> _The data_:
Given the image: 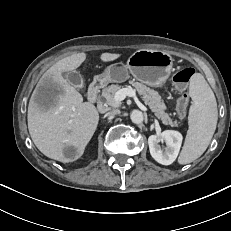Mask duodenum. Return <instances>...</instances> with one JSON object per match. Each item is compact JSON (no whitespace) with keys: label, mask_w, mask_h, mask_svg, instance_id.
Here are the masks:
<instances>
[{"label":"duodenum","mask_w":231,"mask_h":231,"mask_svg":"<svg viewBox=\"0 0 231 231\" xmlns=\"http://www.w3.org/2000/svg\"><path fill=\"white\" fill-rule=\"evenodd\" d=\"M105 82L102 78H96L92 81V83L89 86L87 99L90 103L94 104L96 103L98 99V94L101 91V89L104 87Z\"/></svg>","instance_id":"1"}]
</instances>
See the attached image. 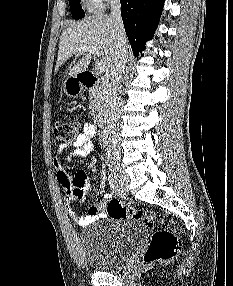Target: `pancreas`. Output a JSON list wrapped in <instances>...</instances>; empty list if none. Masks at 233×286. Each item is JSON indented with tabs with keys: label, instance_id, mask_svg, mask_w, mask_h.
Listing matches in <instances>:
<instances>
[{
	"label": "pancreas",
	"instance_id": "1",
	"mask_svg": "<svg viewBox=\"0 0 233 286\" xmlns=\"http://www.w3.org/2000/svg\"><path fill=\"white\" fill-rule=\"evenodd\" d=\"M103 102L104 94L102 88L100 86L92 88L89 93V106L94 120L101 116Z\"/></svg>",
	"mask_w": 233,
	"mask_h": 286
}]
</instances>
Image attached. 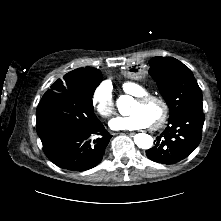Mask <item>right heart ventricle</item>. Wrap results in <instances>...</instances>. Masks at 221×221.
Listing matches in <instances>:
<instances>
[{
	"mask_svg": "<svg viewBox=\"0 0 221 221\" xmlns=\"http://www.w3.org/2000/svg\"><path fill=\"white\" fill-rule=\"evenodd\" d=\"M122 89L136 98L149 94V91L144 86L134 81L124 82L122 84Z\"/></svg>",
	"mask_w": 221,
	"mask_h": 221,
	"instance_id": "obj_1",
	"label": "right heart ventricle"
}]
</instances>
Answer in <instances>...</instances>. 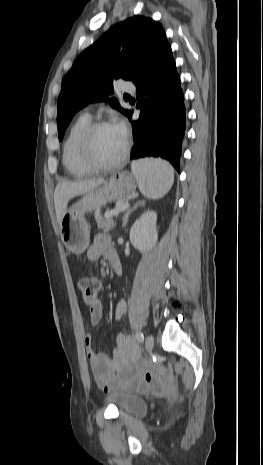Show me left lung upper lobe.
Segmentation results:
<instances>
[{
	"mask_svg": "<svg viewBox=\"0 0 263 465\" xmlns=\"http://www.w3.org/2000/svg\"><path fill=\"white\" fill-rule=\"evenodd\" d=\"M166 44L159 23L134 16L114 25L82 52L62 81L57 101L59 140L78 110L90 102L107 100V95L113 93L114 80L133 81ZM109 103L126 114L115 98Z\"/></svg>",
	"mask_w": 263,
	"mask_h": 465,
	"instance_id": "5c2ea615",
	"label": "left lung upper lobe"
}]
</instances>
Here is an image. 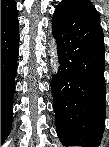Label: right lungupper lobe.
Listing matches in <instances>:
<instances>
[{"mask_svg":"<svg viewBox=\"0 0 109 147\" xmlns=\"http://www.w3.org/2000/svg\"><path fill=\"white\" fill-rule=\"evenodd\" d=\"M18 11L14 0H1V24L16 17Z\"/></svg>","mask_w":109,"mask_h":147,"instance_id":"cb5924a9","label":"right lung upper lobe"}]
</instances>
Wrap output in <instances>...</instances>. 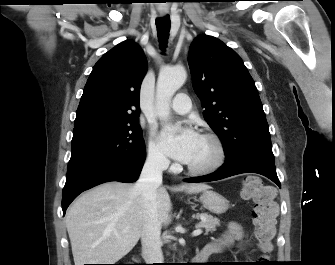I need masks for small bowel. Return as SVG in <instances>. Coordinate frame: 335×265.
Here are the masks:
<instances>
[{
    "mask_svg": "<svg viewBox=\"0 0 335 265\" xmlns=\"http://www.w3.org/2000/svg\"><path fill=\"white\" fill-rule=\"evenodd\" d=\"M234 241H239L240 246H243L244 231L239 224L232 222L229 224L226 232L217 241L210 243V245L217 249L216 252H220L230 248L233 245Z\"/></svg>",
    "mask_w": 335,
    "mask_h": 265,
    "instance_id": "obj_1",
    "label": "small bowel"
}]
</instances>
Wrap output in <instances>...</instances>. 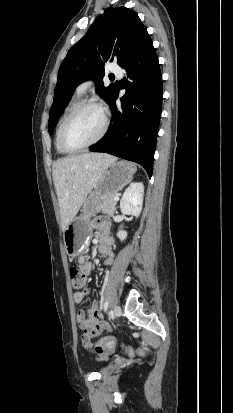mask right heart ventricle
Returning <instances> with one entry per match:
<instances>
[{"mask_svg": "<svg viewBox=\"0 0 233 413\" xmlns=\"http://www.w3.org/2000/svg\"><path fill=\"white\" fill-rule=\"evenodd\" d=\"M80 102V95H75L73 96V98L69 101V103L67 104V106L65 107L59 121L57 124V128H56V133H55V146L56 149L59 153L64 154L66 152H64L60 145H59V131L61 128L62 123L64 122L65 118L68 116V114L72 111V109Z\"/></svg>", "mask_w": 233, "mask_h": 413, "instance_id": "right-heart-ventricle-1", "label": "right heart ventricle"}]
</instances>
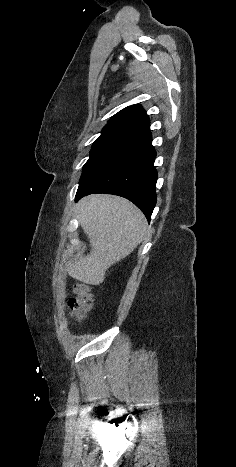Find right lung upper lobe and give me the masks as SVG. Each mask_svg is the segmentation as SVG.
Masks as SVG:
<instances>
[{"label":"right lung upper lobe","instance_id":"cb5924a9","mask_svg":"<svg viewBox=\"0 0 236 467\" xmlns=\"http://www.w3.org/2000/svg\"><path fill=\"white\" fill-rule=\"evenodd\" d=\"M150 121L144 109L136 104L115 114L104 128H118L137 132L142 135L150 131Z\"/></svg>","mask_w":236,"mask_h":467}]
</instances>
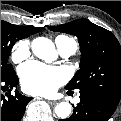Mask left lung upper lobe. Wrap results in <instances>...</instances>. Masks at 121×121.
<instances>
[{"label": "left lung upper lobe", "mask_w": 121, "mask_h": 121, "mask_svg": "<svg viewBox=\"0 0 121 121\" xmlns=\"http://www.w3.org/2000/svg\"><path fill=\"white\" fill-rule=\"evenodd\" d=\"M50 30L78 37L81 49L80 70L66 89L91 90L119 103L121 97V47L108 30L88 19L75 20Z\"/></svg>", "instance_id": "obj_1"}]
</instances>
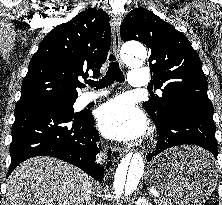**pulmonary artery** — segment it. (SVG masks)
<instances>
[{"mask_svg": "<svg viewBox=\"0 0 222 205\" xmlns=\"http://www.w3.org/2000/svg\"><path fill=\"white\" fill-rule=\"evenodd\" d=\"M149 76L145 70L133 69L129 75V85L135 88H146L149 85ZM107 95V91L98 93H88L85 95L84 102L89 103Z\"/></svg>", "mask_w": 222, "mask_h": 205, "instance_id": "1", "label": "pulmonary artery"}]
</instances>
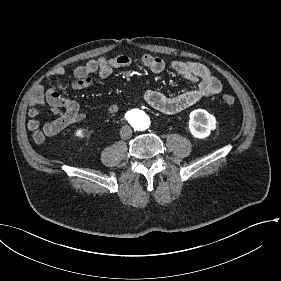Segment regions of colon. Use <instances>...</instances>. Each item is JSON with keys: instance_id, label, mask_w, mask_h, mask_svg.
<instances>
[{"instance_id": "5ec220e1", "label": "colon", "mask_w": 281, "mask_h": 281, "mask_svg": "<svg viewBox=\"0 0 281 281\" xmlns=\"http://www.w3.org/2000/svg\"><path fill=\"white\" fill-rule=\"evenodd\" d=\"M222 101L226 105H232L235 103V98H234V96H231V95H225L222 97Z\"/></svg>"}]
</instances>
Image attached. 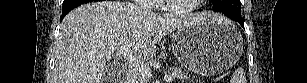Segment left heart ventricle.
Here are the masks:
<instances>
[{
    "mask_svg": "<svg viewBox=\"0 0 307 83\" xmlns=\"http://www.w3.org/2000/svg\"><path fill=\"white\" fill-rule=\"evenodd\" d=\"M170 4L173 6L190 5L195 2V0H169Z\"/></svg>",
    "mask_w": 307,
    "mask_h": 83,
    "instance_id": "b2bd125f",
    "label": "left heart ventricle"
}]
</instances>
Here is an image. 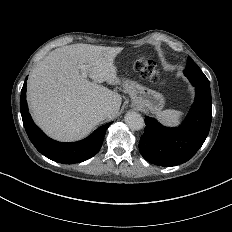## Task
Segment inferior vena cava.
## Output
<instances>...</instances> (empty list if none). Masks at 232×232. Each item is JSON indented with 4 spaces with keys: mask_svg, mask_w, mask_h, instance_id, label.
<instances>
[{
    "mask_svg": "<svg viewBox=\"0 0 232 232\" xmlns=\"http://www.w3.org/2000/svg\"><path fill=\"white\" fill-rule=\"evenodd\" d=\"M99 113L102 115V116H106L107 114L110 113V108L109 106H104L102 107L100 110H99Z\"/></svg>",
    "mask_w": 232,
    "mask_h": 232,
    "instance_id": "602c4592",
    "label": "inferior vena cava"
}]
</instances>
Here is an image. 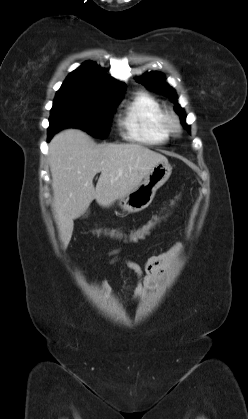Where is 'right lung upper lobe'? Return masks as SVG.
Segmentation results:
<instances>
[{"label": "right lung upper lobe", "mask_w": 248, "mask_h": 419, "mask_svg": "<svg viewBox=\"0 0 248 419\" xmlns=\"http://www.w3.org/2000/svg\"><path fill=\"white\" fill-rule=\"evenodd\" d=\"M126 85L108 76L106 71L89 61L69 74L58 92H71L97 98L122 97Z\"/></svg>", "instance_id": "obj_1"}]
</instances>
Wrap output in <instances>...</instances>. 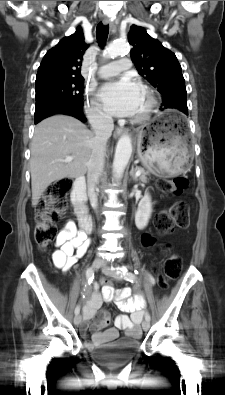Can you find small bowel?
Returning a JSON list of instances; mask_svg holds the SVG:
<instances>
[{"mask_svg": "<svg viewBox=\"0 0 225 395\" xmlns=\"http://www.w3.org/2000/svg\"><path fill=\"white\" fill-rule=\"evenodd\" d=\"M89 244L90 241L84 231H77L73 223H67L56 241L58 248L53 253L54 264L65 271L71 269L78 259L85 255ZM148 279L153 281L151 275H148ZM130 294L129 288H123L115 294L112 285H103L102 295L95 292L83 307V323L81 327L83 335L86 334L89 328H92L94 330L92 342L95 345H102L116 339L119 330L129 337L139 338L141 336L139 323L142 318L144 300L140 295L131 297ZM102 298L107 301L115 298L118 308L123 312L130 313V316L124 314L117 316L115 327L108 328L111 318L106 311L100 310ZM93 319L96 320L91 324L90 322Z\"/></svg>", "mask_w": 225, "mask_h": 395, "instance_id": "c3829d8e", "label": "small bowel"}]
</instances>
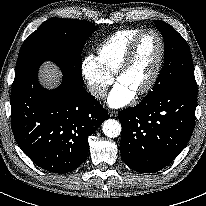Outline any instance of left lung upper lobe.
Returning <instances> with one entry per match:
<instances>
[{"instance_id":"5c2ea615","label":"left lung upper lobe","mask_w":206,"mask_h":206,"mask_svg":"<svg viewBox=\"0 0 206 206\" xmlns=\"http://www.w3.org/2000/svg\"><path fill=\"white\" fill-rule=\"evenodd\" d=\"M156 27L164 38L165 62L151 97L177 86H196L191 52L183 37L169 24L156 20Z\"/></svg>"}]
</instances>
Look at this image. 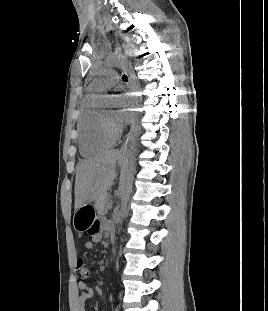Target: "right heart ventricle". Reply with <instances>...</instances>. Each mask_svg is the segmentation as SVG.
<instances>
[{
	"instance_id": "obj_1",
	"label": "right heart ventricle",
	"mask_w": 268,
	"mask_h": 311,
	"mask_svg": "<svg viewBox=\"0 0 268 311\" xmlns=\"http://www.w3.org/2000/svg\"><path fill=\"white\" fill-rule=\"evenodd\" d=\"M78 145L84 156H93L110 148L115 138L105 134L101 113L94 108L92 97H87L81 106L78 120Z\"/></svg>"
}]
</instances>
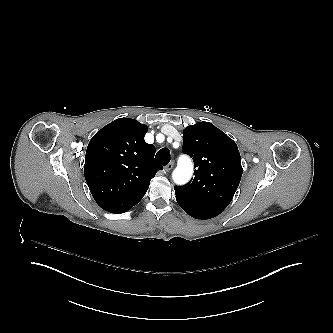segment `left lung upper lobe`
<instances>
[{
    "label": "left lung upper lobe",
    "instance_id": "1",
    "mask_svg": "<svg viewBox=\"0 0 333 333\" xmlns=\"http://www.w3.org/2000/svg\"><path fill=\"white\" fill-rule=\"evenodd\" d=\"M183 152L193 158L195 177L175 187L176 200L221 213L231 202L242 176L236 143L209 122L188 126Z\"/></svg>",
    "mask_w": 333,
    "mask_h": 333
}]
</instances>
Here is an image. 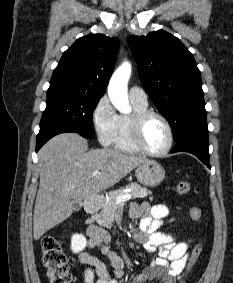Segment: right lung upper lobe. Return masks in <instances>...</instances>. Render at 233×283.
<instances>
[{
  "label": "right lung upper lobe",
  "instance_id": "obj_1",
  "mask_svg": "<svg viewBox=\"0 0 233 283\" xmlns=\"http://www.w3.org/2000/svg\"><path fill=\"white\" fill-rule=\"evenodd\" d=\"M119 41L90 34L75 41L53 71L50 87H62L102 96L114 70Z\"/></svg>",
  "mask_w": 233,
  "mask_h": 283
}]
</instances>
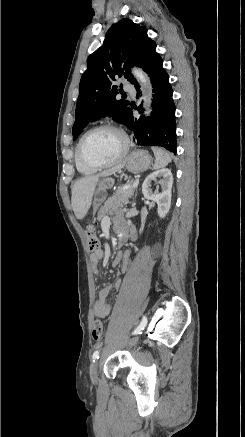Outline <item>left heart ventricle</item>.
I'll return each mask as SVG.
<instances>
[{"mask_svg":"<svg viewBox=\"0 0 245 437\" xmlns=\"http://www.w3.org/2000/svg\"><path fill=\"white\" fill-rule=\"evenodd\" d=\"M122 148V137L117 132L107 129L91 133L82 145L84 156L97 163H105L115 159Z\"/></svg>","mask_w":245,"mask_h":437,"instance_id":"obj_1","label":"left heart ventricle"}]
</instances>
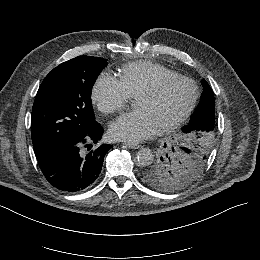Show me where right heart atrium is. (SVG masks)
<instances>
[{
    "instance_id": "obj_1",
    "label": "right heart atrium",
    "mask_w": 260,
    "mask_h": 260,
    "mask_svg": "<svg viewBox=\"0 0 260 260\" xmlns=\"http://www.w3.org/2000/svg\"><path fill=\"white\" fill-rule=\"evenodd\" d=\"M92 99L102 113L110 115L120 111L129 102L130 95L119 79L102 72L93 85Z\"/></svg>"
}]
</instances>
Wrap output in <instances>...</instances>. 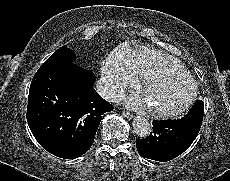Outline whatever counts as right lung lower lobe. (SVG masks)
Here are the masks:
<instances>
[{
    "label": "right lung lower lobe",
    "mask_w": 230,
    "mask_h": 181,
    "mask_svg": "<svg viewBox=\"0 0 230 181\" xmlns=\"http://www.w3.org/2000/svg\"><path fill=\"white\" fill-rule=\"evenodd\" d=\"M95 76L74 63L39 69L31 82L27 122L49 153L73 159L86 153L113 106L93 88Z\"/></svg>",
    "instance_id": "98d812e1"
}]
</instances>
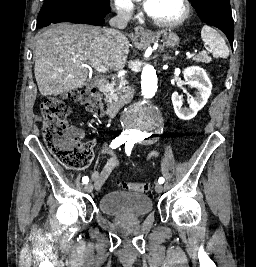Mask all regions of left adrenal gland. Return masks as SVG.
<instances>
[{
    "instance_id": "1",
    "label": "left adrenal gland",
    "mask_w": 256,
    "mask_h": 267,
    "mask_svg": "<svg viewBox=\"0 0 256 267\" xmlns=\"http://www.w3.org/2000/svg\"><path fill=\"white\" fill-rule=\"evenodd\" d=\"M165 60H174V58H171V56H168V54H165Z\"/></svg>"
}]
</instances>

> _Try it_:
From the line holding "Mask all regions" down to the final line of the entries above, print every line exactly. Pictures do not go in.

> _Task output_:
Mask all regions of left adrenal gland. Return masks as SVG.
<instances>
[{
    "instance_id": "1",
    "label": "left adrenal gland",
    "mask_w": 256,
    "mask_h": 267,
    "mask_svg": "<svg viewBox=\"0 0 256 267\" xmlns=\"http://www.w3.org/2000/svg\"><path fill=\"white\" fill-rule=\"evenodd\" d=\"M165 60H174V58H171V56H168V54H165Z\"/></svg>"
}]
</instances>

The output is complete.